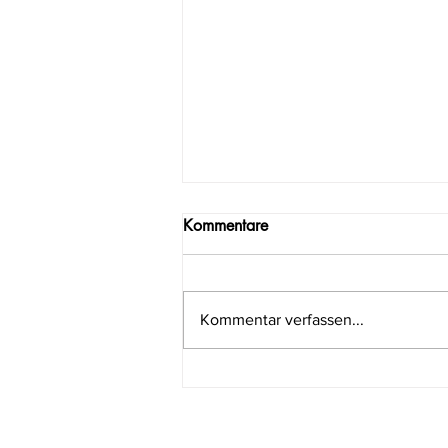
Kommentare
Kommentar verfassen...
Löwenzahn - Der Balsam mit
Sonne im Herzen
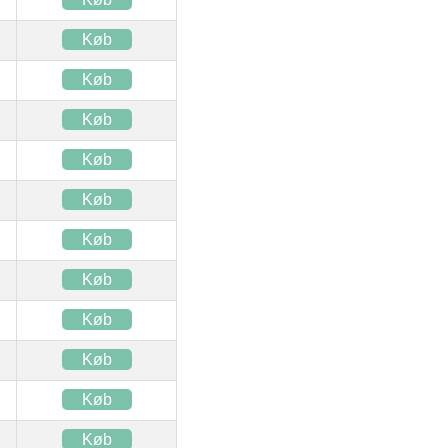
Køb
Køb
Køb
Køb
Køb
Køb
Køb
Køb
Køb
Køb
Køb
...
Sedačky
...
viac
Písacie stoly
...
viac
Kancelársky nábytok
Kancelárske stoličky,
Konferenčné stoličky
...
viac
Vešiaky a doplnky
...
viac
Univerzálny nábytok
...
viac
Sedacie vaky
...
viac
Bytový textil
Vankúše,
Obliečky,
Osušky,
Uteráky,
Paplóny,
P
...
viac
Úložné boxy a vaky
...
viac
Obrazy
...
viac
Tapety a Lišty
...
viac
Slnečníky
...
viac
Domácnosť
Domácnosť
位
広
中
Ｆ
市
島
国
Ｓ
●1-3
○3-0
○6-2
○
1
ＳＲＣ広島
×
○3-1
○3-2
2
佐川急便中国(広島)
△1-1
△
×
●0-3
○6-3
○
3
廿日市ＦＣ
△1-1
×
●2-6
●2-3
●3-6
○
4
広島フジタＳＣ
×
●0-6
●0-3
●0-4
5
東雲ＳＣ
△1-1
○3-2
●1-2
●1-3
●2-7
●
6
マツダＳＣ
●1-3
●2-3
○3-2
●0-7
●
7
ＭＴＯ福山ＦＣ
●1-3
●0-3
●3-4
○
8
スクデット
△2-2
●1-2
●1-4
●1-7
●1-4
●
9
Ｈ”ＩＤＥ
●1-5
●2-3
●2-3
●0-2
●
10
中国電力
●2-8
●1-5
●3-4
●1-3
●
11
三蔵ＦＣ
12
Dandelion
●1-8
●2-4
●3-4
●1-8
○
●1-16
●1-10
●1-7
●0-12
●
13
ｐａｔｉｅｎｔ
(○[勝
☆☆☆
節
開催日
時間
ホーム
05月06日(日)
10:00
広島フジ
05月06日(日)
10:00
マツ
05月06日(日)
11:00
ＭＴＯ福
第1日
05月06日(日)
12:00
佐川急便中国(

**Description of the task**
Among the lines above, count those containing "nábytok" and give only that count.

**Written answer**
2